In the beginning Chuck is fighting standard TKD, so Bruce tries to match his style. 
Bruce starts getting his butt kicked. 
So then Bruce has a gestalt and realizes that he is not a TKD fighter.
He changes to JKD and starts kicking Chuck's butt.
Chuck realizes TKD is not working so he tries to fight JKD, of which he knows nothing about and then gets killed.

Moral, if you only have one way to fight then you are predictable and will probably loose.


----------



## Odin (Jan 13, 2006)

DArnold said:
			
		

> Actually there is a very important lesson in this fight.
> 
> PREDICTABILITY IS BAD
> 
> ...


 
.......................................Danorld...its a film....but yeah what you said is true.


----------



## Adept (Jan 13, 2006)

DArnold said:
			
		

> Actually there is a very important lesson in this fight.



It was deliberately written to present this lesson. When given free reign, Bruce always tried to impart his own philosophy on the martial arts into his films.


----------



## MA-Caver (Jan 13, 2006)

DArnold said:
			
		

> Actually there is a very important lesson in this fight.
> 
> PREDICTABILITY IS BAD
> 
> ...



Umm, pardon my ignorance if its showing but wasn't/isn't Norris a Karate guy not TKD?


----------



## DavidCC (Jan 13, 2006)

I heard that when Superman goes to bed at night, he wears Chuck Norris pajamas.


----------



## DArnold (Jan 13, 2006)

MA-Caver said:
			
		

> Umm, pardon my ignorance if its showing but wasn't/isn't Norris a Karate guy not TKD?


 
AHH, sorry, me bad.

Norris was in the Air Force and while in Korea he studied Tang Soo Do.

If you know the history of the martial arts in the United States, back in the 60's and 70's there was no such thing as a Taekwon-Do, Shotakan, Aikido... studios.

And back then the only word that these round-eyes understood was KARATE. So reguardless of the style almost every martial arts studio had a sign out front that said KARATE.

Then in the 80's you started to see all the signs change to Taekwon-do/Karate - Kung Foo/Karate - Judo/Karate. Thus trying to make the connection of their name to a martial art.

Tang Soo Do, Hap Ki Do, Tae Kwan Do... 
all the sister Kwans from Korea are very similar.

They all have most of their roots from Japan as that is where the Korean Masters studied, due to the attempted Japanese cultural genicide.

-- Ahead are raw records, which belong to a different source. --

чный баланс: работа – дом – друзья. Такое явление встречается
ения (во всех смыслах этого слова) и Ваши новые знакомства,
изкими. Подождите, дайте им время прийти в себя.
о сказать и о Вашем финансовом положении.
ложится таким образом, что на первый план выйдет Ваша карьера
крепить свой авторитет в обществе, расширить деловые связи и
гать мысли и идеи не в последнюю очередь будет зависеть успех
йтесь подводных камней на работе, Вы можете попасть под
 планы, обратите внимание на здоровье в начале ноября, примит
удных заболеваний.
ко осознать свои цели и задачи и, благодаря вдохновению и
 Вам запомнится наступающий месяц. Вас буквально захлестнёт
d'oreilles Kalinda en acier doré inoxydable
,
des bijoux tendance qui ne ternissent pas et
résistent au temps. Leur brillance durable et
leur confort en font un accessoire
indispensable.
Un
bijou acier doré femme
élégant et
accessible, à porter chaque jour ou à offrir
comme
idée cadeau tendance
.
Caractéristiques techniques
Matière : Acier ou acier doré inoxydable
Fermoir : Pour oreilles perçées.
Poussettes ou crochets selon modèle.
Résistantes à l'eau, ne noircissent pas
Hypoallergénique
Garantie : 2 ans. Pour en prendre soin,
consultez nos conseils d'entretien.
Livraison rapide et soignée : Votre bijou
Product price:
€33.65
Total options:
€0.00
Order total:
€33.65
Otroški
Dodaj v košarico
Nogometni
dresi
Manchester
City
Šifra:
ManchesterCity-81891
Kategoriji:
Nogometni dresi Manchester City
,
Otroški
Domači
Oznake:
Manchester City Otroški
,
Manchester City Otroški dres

Anyway you might look at Tang Soo do and see similaraties to Karate.
So when I look at these arts they are all very similar.
Sorry


----------



## arnisador (Jan 13, 2006)

MA-Caver said:
			
		

> Umm, pardon my ignorance if its showing but wasn't/isn't Norris a Karate guy not TKD?

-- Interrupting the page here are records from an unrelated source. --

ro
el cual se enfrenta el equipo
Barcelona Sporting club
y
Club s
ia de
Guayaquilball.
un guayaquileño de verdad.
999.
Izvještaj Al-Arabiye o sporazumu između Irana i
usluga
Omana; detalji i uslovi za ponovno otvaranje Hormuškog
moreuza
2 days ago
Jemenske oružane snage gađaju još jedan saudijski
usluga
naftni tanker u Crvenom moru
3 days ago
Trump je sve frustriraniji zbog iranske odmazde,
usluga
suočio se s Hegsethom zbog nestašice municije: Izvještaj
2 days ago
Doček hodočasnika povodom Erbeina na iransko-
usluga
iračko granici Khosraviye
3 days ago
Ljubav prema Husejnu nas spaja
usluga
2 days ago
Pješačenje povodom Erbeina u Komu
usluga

No, he practices the Korean martial arts.


----------



## Sin (Jan 14, 2006)

Odin said:
			
		

> That's because chuck was in his pre-beard era.....plus it was a film.
> 
> Has anyone noticed how similar chucks beard is to jesus's?whoa....could it be the second coming of Christ has already happened...wow that would explain alot of things..hmmmmmmmm




Did you just say Chuck Norris is God?  If so...  ::lol::


----------



## Marginal (Jan 14, 2006)

Sin said:
			
		

> Did you just say Chuck Norris is God? If so... ::lol::


 
A lot of people are referencing a list of "facts" about Chuck Norris. 

http://www.4q.cc/chuck/index.php?topthirty

He can bring animals back to life with a beard rub, and talks in round house kicks apparently.


----------



## Odin (Jan 15, 2006)

DavidCC said:
			
		

> I heard that when Superman goes to bed at night, he wears Chuck Norris pajamas.


 
lol I heard that they were Mr T p.j's but hey when have I ever been right!!lol


----------